(About this task):
Apart from the pictures, output all of the records exactly.

--------------------------------

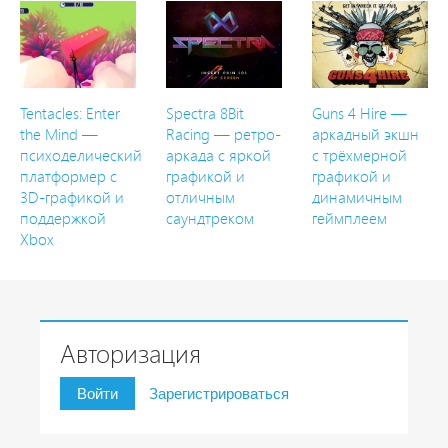
Tentacles: Enter
Spectra 8Bit
Guns 4 Hire —
the Mind —
Racing — ретро-
аркадный экшн
психоделический
аркада с яркой
с трёхмерной
платформер с
графикой и
графикой и
3D-графикой и
отличным
динамичным
поддержкой
саундтреком
геймплеем
Xbox
Авторизация
Войти
Зарегистрироваться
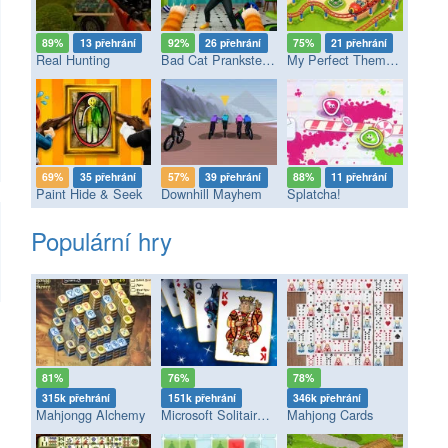
89%
13 přehrání
92%
26 přehrání
75%
21 přehrání
Real Hunting
Bad Cat Prankster - Mom’s Return
My Perfect Theme Park
69%
35 přehrání
57%
39 přehrání
88%
11 přehrání
Paint Hide & Seek
Downhill Mayhem
Splatcha!
Populární hry
81%
76%
78%
315k přehrání
151k přehrání
346k přehrání
Mahjongg Alchemy
Microsoft Solitaire Collection
Mahjong Cards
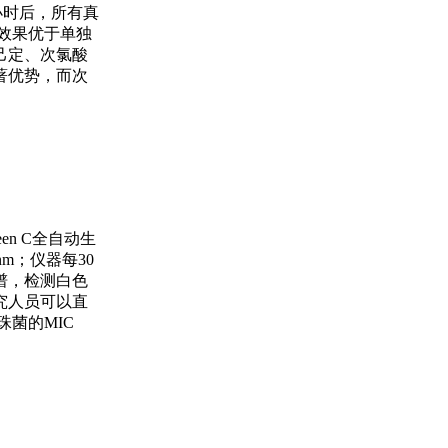
8小时后，所有真
效果优于单独
己定、次氯酸
著优势，而次
en C全自动生
m；仪器每30
谱，检测白色
究人员可以直
珠菌的MIC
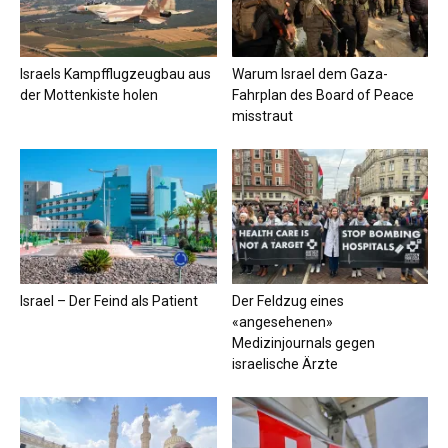
Israels Kampfflugzeugbau aus
Warum Israel dem Gaza-
der Mottenkiste holen
Fahrplan des Board of Peace
misstraut
Israel – Der Feind als Patient
Der Feldzug eines
«angesehenen»
Medizinjournals gegen
israelische Ärzte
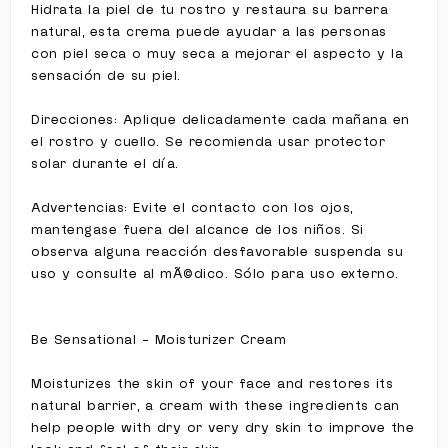
Hidrata la piel de tu rostro y restaura su barrera
natural, esta crema puede ayudar a las personas
con piel seca o muy seca a mejorar el aspecto y la
sensación de su piel.
Direcciones: Aplique delicadamente cada mañana en
el rostro y cuello. Se recomienda usar protector
solar durante el día.
Advertencias: Evite el contacto con los ojos,
mantengase fuera del alcance de los niños. Si
observa alguna reacción desfavorable suspenda su
uso y consulte al mÃ©dico. Sólo para uso externo.
Be Sensational - Moisturizer Cream
Moisturizes the skin of your face and restores its
natural barrier, a cream with these ingredients can
help people with dry or very dry skin to improve the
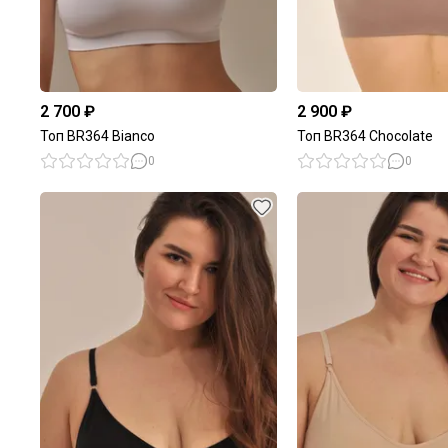
2 700 ₽
2 900 ₽
Топ BR364 Bianco
Топ BR364 Chocolate
0
0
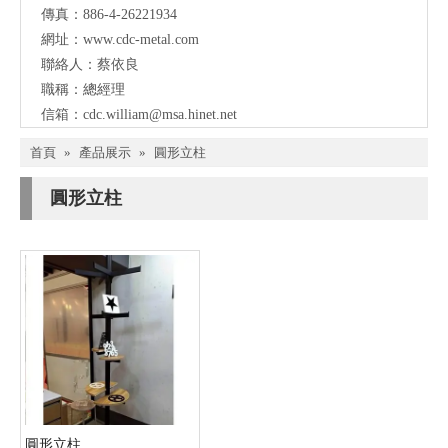
傳真：886-4-26221934
網址：
www.cdc-metal.com
聯絡人：蔡依良
職稱：總經理
信箱：
cdc.william@msa.hinet.net
首頁
»
產品展示
»
圓形立柱
圓形立柱
圓形立柱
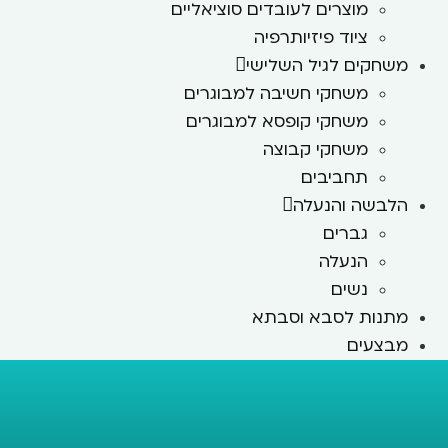
מוצרים לעובדים סוציאליים
ציוד פיזיותרפיה
משחקים לגיל השלישי
משחקי חשיבה למבוגרים
משחקי קופסא למבוגרים
משחקי קבוצה
תחביבים
הלבשה והנעלה
גברים
הנעלה
נשים
מתנות לסבא וסבתא
מבצעים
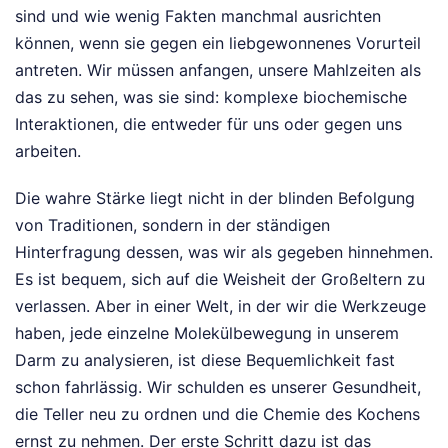
sind und wie wenig Fakten manchmal ausrichten
können, wenn sie gegen ein liebgewonnenes Vorurteil
antreten. Wir müssen anfangen, unsere Mahlzeiten als
das zu sehen, was sie sind: komplexe biochemische
Interaktionen, die entweder für uns oder gegen uns
arbeiten.
Die wahre Stärke liegt nicht in der blinden Befolgung
von Traditionen, sondern in der ständigen
Hinterfragung dessen, was wir als gegeben hinnehmen.
Es ist bequem, sich auf die Weisheit der Großeltern zu
verlassen. Aber in einer Welt, in der wir die Werkzeuge
haben, jede einzelne Molekülbewegung in unserem
Darm zu analysieren, ist diese Bequemlichkeit fast
schon fahrlässig. Wir schulden es unserer Gesundheit,
die Teller neu zu ordnen und die Chemie des Kochens
ernst zu nehmen. Der erste Schritt dazu ist das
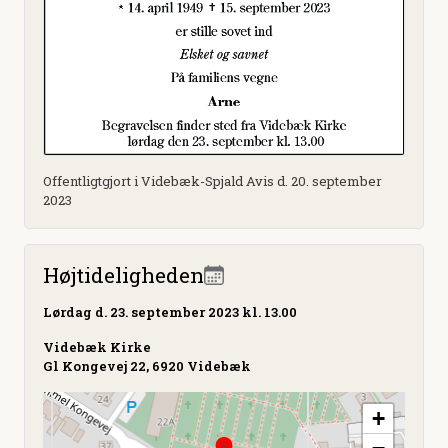
Offentligtgjort i Videbæk-Spjald Avis d. 20. september
2023
Højtideligheden
Lørdag
d. 23. september 2023 kl. 13.00
Videbæk Kirke
Gl Kongevej 22, 6920 Videbæk
+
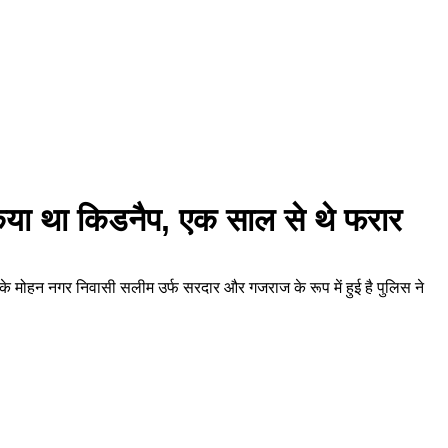
िया था किडनैप, एक साल से थे फरार
े मोहन नगर निवासी सलीम उर्फ सरदार और गजराज के रूप में हुई है पुलिस ने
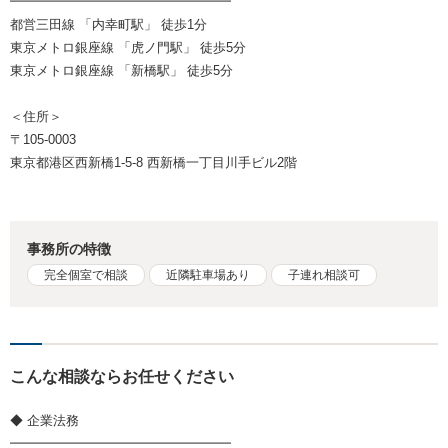
━━━━━━━━━━━━━━━━━
都営三田線 「内幸町駅」 徒歩1分
東京メトロ銀座線 「虎ノ門駅」 徒歩5分
東京メトロ銀座線 「新橋駅」 徒歩5分
＜住所＞
〒105-0003
東京都港区西新橋1-5-8 西新橋一丁目川手ビル2階
事務所の特徴
完全個室で相談
近隣駐車場あり
子連れ相談可
こんな相談ならお任せください
◆ 企業法務
━━━━━━━━━━━━━━━━━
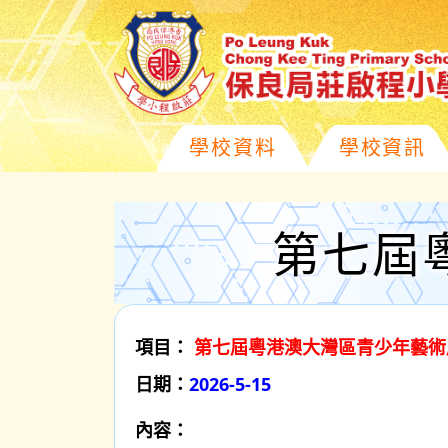
學校資料
學校資訊
第七屆
項目：
第七屆粵港澳大灣區青少年藝術
日期：
2026-5-15
內容：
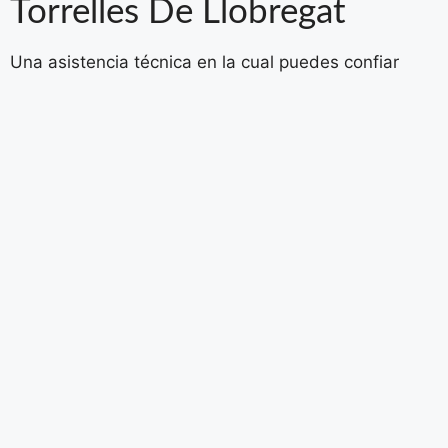
Torrelles De Llobregat
Una asistencia técnica en la cual puedes confiar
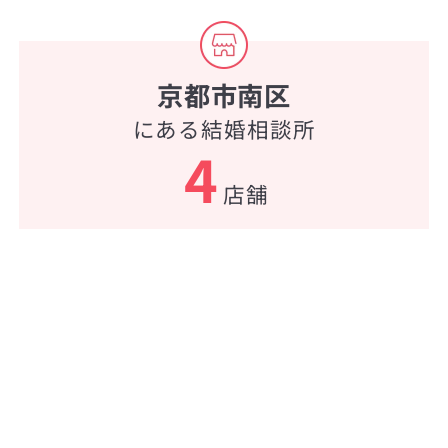
京都市南区
にある結婚相談所
4
店舗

--------------------------------

(Response to this exercise):
Tentacles: Enter
Spectra 8Bit
Guns 4 Hire —
the Mind —
Racing — ретро-
аркадный экшн
психоделический
аркада с яркой
с трёхмерной
платформер с
графикой и
графикой и
3D-графикой и
отличным
динамичным
поддержкой
саундтреком
геймплеем
Xbox
Авторизация
Войти
Зарегистрироваться
89%
13 přehrání
92%
26 přehrání
75%
21 přehrání
Real Hunting
Bad Cat Prankster - Mom’s Return
My Perfect Theme Park
69%
35 přehrání
57%
39 přehrání
88%
11 přehrání
Paint Hide & Seek
Downhill Mayhem
Splatcha!
Populární hry
81%
76%
78%
315k přehrání
151k přehrání
346k přehrání
Mahjongg Alchemy
Microsoft Solitaire Collection
Mahjong Cards
8小时后，所有真
效果优于单独
己定、次氯酸
著优势，而次
en C全自动生
m；仪器每30
谱，检测白色
究人员可以直
珠菌的MIC
Israels Kampfflugzeugbau aus
Warum Israel dem Gaza-
der Mottenkiste holen
Fahrplan des Board of Peace
misstraut
Israel – Der Feind als Patient
Der Feldzug eines
«angesehenen»
Medizinjournals gegen
israelische Ärzte
Hidrata la piel de tu rostro y restaura su barrera
natural, esta crema puede ayudar a las personas
con piel seca o muy seca a mejorar el aspecto y la
sensación de su piel.
Direcciones: Aplique delicadamente cada mañana en
el rostro y cuello. Se recomienda usar protector
solar durante el día.
Advertencias: Evite el contacto con los ojos,
mantengase fuera del alcance de los niños. Si
observa alguna reacción desfavorable suspenda su
uso y consulte al mÃ©dico. Sólo para uso externo.
Be Sensational - Moisturizer Cream
Moisturizes the skin of your face and restores its
natural barrier, a cream with these ingredients can
help people with dry or very dry skin to improve the
2 700 ₽
2 900 ₽
Топ BR364 Bianco
Топ BR364 Chocolate
0
0
傳真：886-4-26221934
網址：
www.cdc-metal.com
聯絡人：蔡依良
職稱：總經理
信箱：
cdc.william@msa.hinet.net
首頁
»
產品展示
»
圓形立柱
圓形立柱
圓形立柱
מוצרים לעובדים סוציאליים
ציוד פיזיותרפיה
משחקים לגיל השלישי
משחקי חשיבה למבוגרים
משחקי קופסא למבוגרים
משחקי קבוצה
תחביבים
הלבשה והנעלה
גברים
הנעלה
נשים
מתנות לסבא וסבתא
מבצעים
sind und wie wenig Fakten manchmal ausrichten
können, wenn sie gegen ein liebgewonnenes Vorurteil
antreten. Wir müssen anfangen, unsere Mahlzeiten als
das zu sehen, was sie sind: komplexe biochemische
Interaktionen, die entweder für uns oder gegen uns
arbeiten.
Die wahre Stärke liegt nicht in der blinden Befolgung
von Traditionen, sondern in der ständigen
Hinterfragung dessen, was wir als gegeben hinnehmen.
Es ist bequem, sich auf die Weisheit der Großeltern zu
verlassen. Aber in einer Welt, in der wir die Werkzeuge
haben, jede einzelne Molekülbewegung in unserem
Darm zu analysieren, ist diese Bequemlichkeit fast
schon fahrlässig. Wir schulden es unserer Gesundheit,
die Teller neu zu ordnen und die Chemie des Kochens
ernst zu nehmen. Der erste Schritt dazu ist das
Offentligtgjort i Videbæk-Spjald Avis d. 20. september
2023
Højtideligheden
Lørdag
d. 23. september 2023 kl. 13.00
Videbæk Kirke
Gl Kongevej 22, 6920 Videbæk
+
िया था किडनैप, एक साल से थे फरार
े मोहन नगर निवासी सलीम उर्फ सरदार और गजराज के रूप में हुई है पुलिस ने
━━━━━━━━━━━━━━━━━
都営三田線 「内幸町駅」 徒歩1分
東京メトロ銀座線 「虎ノ門駅」 徒歩5分
東京メトロ銀座線 「新橋駅」 徒歩5分
＜住所＞
〒105-0003
東京都港区西新橋1-5-8 西新橋一丁目川手ビル2階
事務所の特徴
完全個室で相談
近隣駐車場あり
子連れ相談可
こんな相談ならお任せください
◆ 企業法務
━━━━━━━━━━━━━━━━━
學校資料
學校資訊
第七屆
項目：
第七屆粵港澳大灣區青少年藝術
日期：
2026-5-15
內容：
Torrelles De Llobregat
Una asistencia técnica en la cual puedes confiar
京都市南区
にある結婚相談所
4
店舗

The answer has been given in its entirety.